Zeigt Ägypten nicht, dass Eckpunkte allein nicht reichen? Dass die
Liberalen ganz schnell unter die Räder kommen, wenn sie nicht mehr
anbieten?
Ich bin nicht so pessimistisch, was Ägypten angeht. Die Liberalen haben in
Kairo und in Alexandria ja die Mehrheit bekommen bei den
Präsidentschaftswahlen. Und vielleicht ist eine einzige Sache gut daran,
dass wir Syrer so einen extrem hohen Preis bezahlen müssen, nur damit wir
Wahlen bekommen.
Welche?
In Syrien weiß jeder, dass das Regime mit dem Fall von Assad noch lange
nicht erledigt ist. Dafür ist sein Apparat zu groß. Wir kommen nicht in den
Genuss eines schnellen Sieges. Wir wissen, dass es ohne Zivilgesellschaft
keine Demokratie geben wird. Und viele, viele, gerade junge Leute arbeiten
da jetzt dran, bilden Netzwerke, dokumentieren die Revolution, die
Verbrechen. Es gibt so viele neue Gruppen für Frauenrechte, Kinderrechte,
gegen Folter, für eine gerechte Justiz. Ich allein kenne schon drei
Gruppen, junge Leute, die an einer Verfassung für das Neue Syrien arbeiten.

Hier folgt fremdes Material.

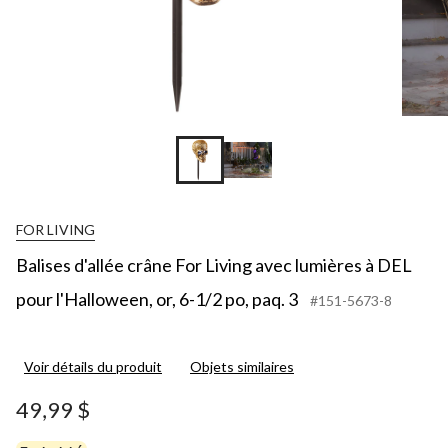
FOR LIVING
Balises d'allée crâne For Living avec lumières à DEL
pour l'Halloween, or, 6-1/2 po, paq. 3
#151-5673-8
Voir détails du produit
Objets similaires
49,99 $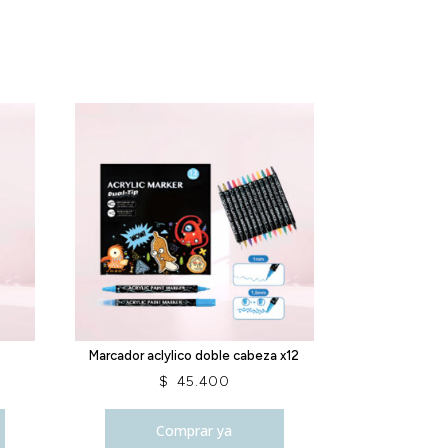
Marcador aclylico doble cabeza x12
$
45.400
Comprar ya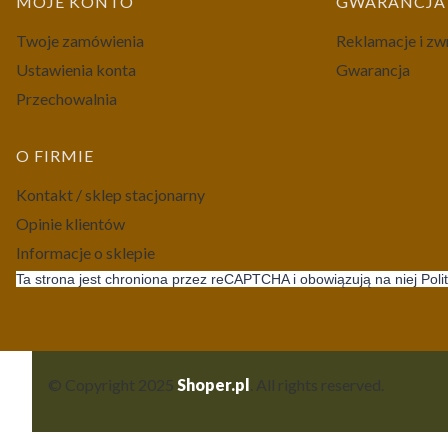
MOJE KONTO
GWARANCJA 
Twoje zamówienia
Reklamacje i zw
Ustawienia konta
Gwarancja
Przechowalnia
O FIRMIE
Kontakt / sklep stacjonarny
Opinie klientów
Informacje o sklepie
Ta strona jest chroniona przez reCAPTCHA i obowiązują na niej Poli
© Copyright 2025
Shoper.pl
. All rights reserved.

Die Opposition im Exil ist also nicht allein?
Nein, und es gibt keinen Grund, immer darauf zu warten, welche Erklärungen
sie abgeben. In Syrien selbst passiert an der Basis sehr viel. Noch ist das
nicht zu sehen, aber es ist sehr wichtig: Ist das Regime gefallen, dann
wird man all diese Gruppen an der Basis und ihre Arbeit entdecken – auch
international. Und einige Führungsfiguren, die jetzt noch im Untergrund
bleiben müssen, werden im Neuen Syrien eine Rolle spielen.

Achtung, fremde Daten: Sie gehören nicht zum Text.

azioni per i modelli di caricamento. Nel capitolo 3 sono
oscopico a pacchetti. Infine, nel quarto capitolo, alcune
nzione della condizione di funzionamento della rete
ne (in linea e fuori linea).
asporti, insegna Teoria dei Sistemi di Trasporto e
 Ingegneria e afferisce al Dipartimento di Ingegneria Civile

Worüber streitet sich die noch heimliche Zivilgesellschaft am meisten?
Über den Schmerz. Er wird dem Geschmack des Sieges jedes Aroma nehmen, wird
ihn schal schmecken lassen. Es sterben 100 bis 200 Leute pro Tag. Ob und
wie die Solidarität der syrischen Gesellschaft das aushalten wird, da sind
wir sehr unsicher. Manchmal ist all das Blut zu viel und wir fühlen uns nur
hilflos. Ich bin trotzdem optimistisch. Wir werden das hinkriegen.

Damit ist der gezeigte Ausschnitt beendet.